Syllabus for Statistics 185
Professor: Mark McClure
Statistics vs data science
Check out Wikipedia's article on Data Science. Quoting from that article, I guess that
- Data science is "The Sexiest Job of the 21st Century" (Wikipedia cites the Harvard Business Review)
- There could be a global shortage of 1.5 million data scientists (Wikipedia cites McKinsey & Company)
Just what is this hot, new field?
- According to the same Wikipedia article, data science is a "concept to unify statistics, data analysis and their related methods" (Wikipedia cites a prominent text).
- According to page 8 of our textbook, "Statistics is the study of how best to collect, analyze, and draw conclusions from data".
- More blunlty, Nate Silver says that data science is "sexed-up term for statistics".
Statistics (or Data Science, if you prefer) is an applied field with a wide range of practial applications that is of growing importance in today's data driven world. In this course, you will:
- Learn the qualitative language of data: What are the basic structures, variables, summaries, and charts that we use to describe and understand data? What data can we find and how do we collect more?
- Learn how to analyze data quantitatively: What specific distribution should we use to model a specific data set? What do quantitative measures associated with a distribution tell us about the data set?
- Learn how to make inferences from the data: What conclusions can we draw from a given data set or collection of observations? And how confident can we be in those conclusions?
- Deal with large, real world data in all it's messiness: This is meant to be a practical class where you can develop some skills that help throughout your college career and beyond. As such, we'll learn how to use the computer to work with actual data.
- The Text: We will use the Open Intro statistics text. This is an open text made freely available through a Creative Commons license.
This class will meet mostly online. As such, a decent computer and reliable internet connection are essential. All required software is either open source, available via a UNCA site license, or will be accessed via the web - including:
- Zoom: For attending class remotely.
- MyOpenMath: We will have regular auto-graded homework using MyOpenMath. You can login there, using the information presented in class.
- Stat Talk: I've set up an online forum called Stat Talk where we can discuss all aspects of statistics. Not only is this a great place ask HW questions but participation is mandatory. You will earn points for certain assigned questions.
- Colab: A Google based tool based on Python for scientific computing and graphics. This is the tool that will allow us to work with large, real world data sets.
This course is listed as a "hybrid" course, giving us a lot of flexibility to set up the course in the best way to deal with Covid. The experience of the last few semesters indicates that the course lends itself to an online experience so it is my intention to run it mostly online. Here are the details of how that should work:
- Every class lecture and problem session will be delivered via Zoom. For at least the first half of the semester, that will be the only way that lecture is delivered.
- I am open to the possibility of some in class lectures during the second half of the semester, if COVID counts fall. Such lectures would still be available via Zoom to students who prefer it.
- Attendence (via Zoom) is mandatory. Most class periods will include a problem session in break out rooms which will affect your grade, as detailed below.
- Most assessment will be done via online homework and quizzes, as detailed below. There will be two exams during the term with in class portions - one during the week of March 1-5 and one during the week of April 19-23. The exam will be spread out so that only 1/3 of the class will be in the room during the exam.
- Homework: There will be two types of graded homework:
- MyOpenMath, which is online and automatically graded.
- Forum posts.
- Quizzes: We'll have fairly frequent quizzes, which will essentially be short but timed MyOpenMath sessions.
- Computer Labs: A major part of the class will involving using the computer to work with large data sets.
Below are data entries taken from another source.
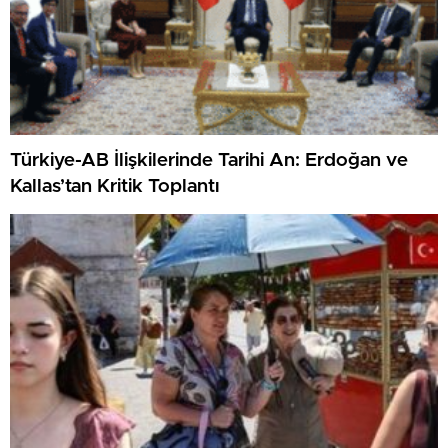
Türkiye-AB İlişkilerinde Tarihi An: Erdoğan ve
Kallas’tan Kritik Toplantı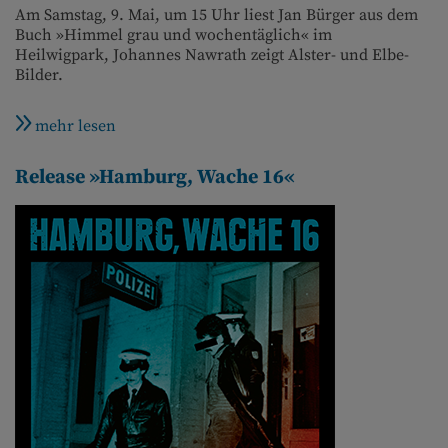
Am Samstag, 9. Mai, um 15 Uhr liest Jan Bürger aus dem
Buch »Himmel grau und wochentäglich« im
Heilwigpark, Johannes Nawrath zeigt Alster- und Elbe-
Bilder.
mehr lesen
Release »Hamburg, Wache 16«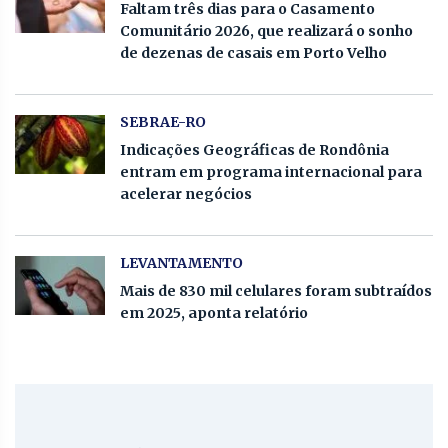
Faltam três dias para o Casamento
Comunitário 2026, que realizará o sonho
de dezenas de casais em Porto Velho
SEBRAE-RO
Indicações Geográficas de Rondônia
entram em programa internacional para
acelerar negócios
LEVANTAMENTO
Mais de 830 mil celulares foram subtraídos
em 2025, aponta relatório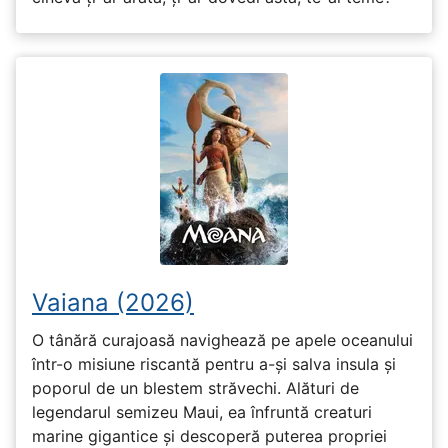
Vaiana (2026)
O tânără curajoasă navighează pe apele oceanului
într-o misiune riscantă pentru a-și salva insula și
poporul de un blestem străvechi. Alături de
legendarul semizeu Maui, ea înfruntă creaturi
marine gigantice și descoperă puterea propriei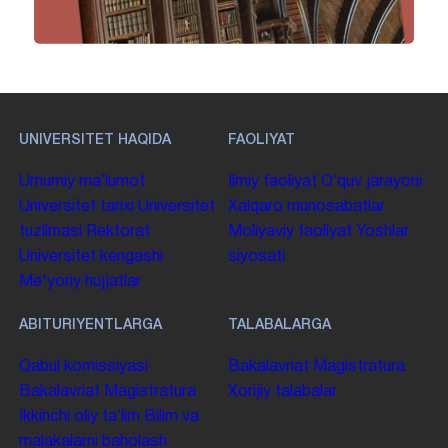
UNIVERSITET HAQIDA
FAOLIYAT
Umumiy maʼlumot
Ilmiy faoliyat
Oʻquv jarayoni
Universitet tarixi
Universitet
Xalqaro munosabatlar
tuzilmasi
Rektorat
Moliyaviy faoliyat
Yoshlar
Universitet kengashi
siyosati
Me'yoriy hujjatlar
ABITURIYENTLARGA
TALABALARGA
Qabul komissiyasi
Bakalavriat
Magistratura
Bakalavriat
Magistratura
Xorijiy talabalar
Ikkinchi oliy taʼlim
Bilim va
malakalarni baholash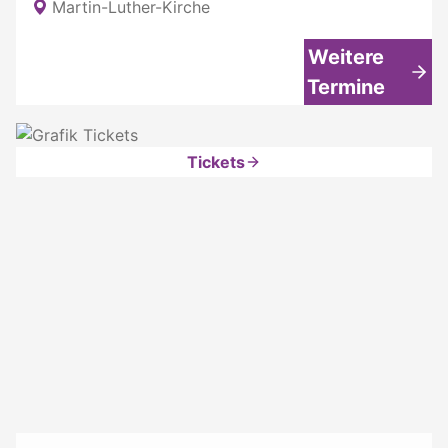
Martin-Luther-Kirche
Weitere
Termine
Tickets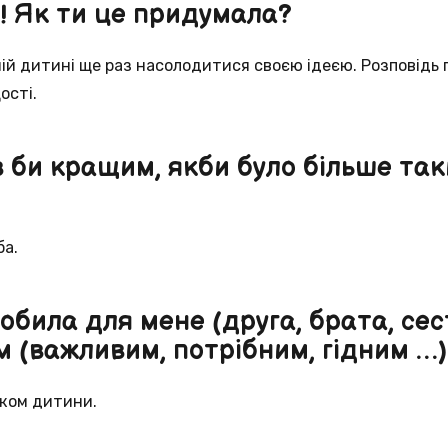
! Як ти це придумала?
й дитині ще раз насолодитися своєю ідеєю. Розповідь п
ості.
в би кращим, якби було більше так
ба.
робила для мене (друга, брата, сес
м (важливим, потрібним, гідним …)
ком дитини.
Thus, we'll have several computer labs to help with this.
- Computer Labs: There will be two exams during the term, as described above.
- Participation: You will earn up to 60 points simply for attending regularly (in-person or online), asking questions, and participating in any in class labs or problem sessions.
- Final grades: I will determine final grades using a scale not more stringent than the standard 90-80-70-60 scale. You will be apprised of your standing as the term progresses.
- Late work: In general, I don't accept late work.
- Learning statistics: You don't have to be a mathematical genius to absorbs the fundamentals of statistics and learn how to apply statistics to real world problems. You do need to work fairly hard and consistently, however.
You are not undertaking this challenging task alone.
Here are a few sources of assistance:
- Me: I like to talk to people about math and stat! That's why I chose this profession. You can find me on Zoom most days between 9:30 and 10:30, as well as on our forum.
- Your classmates: Most people learn best by talking things through with others. You will find that you can both learn from and help your fellow classmates. In particular, if your classmate is explaining a fine point to you, then you are helping them!
- Our class forum: A kinda combination of the previous two that never sleeps!
- The Math Lab: The Math Lab has always rocked! It's now available for both in person and online tutoring, as detailed on their webpage.
Your rights and responsibilities
It's worth understanding your rights and responsibilities as a student at UNCA. One of my responsibilities is to make sure you have the information that you need to do that. Since this is common to all classes, I've got that information on this legalese document.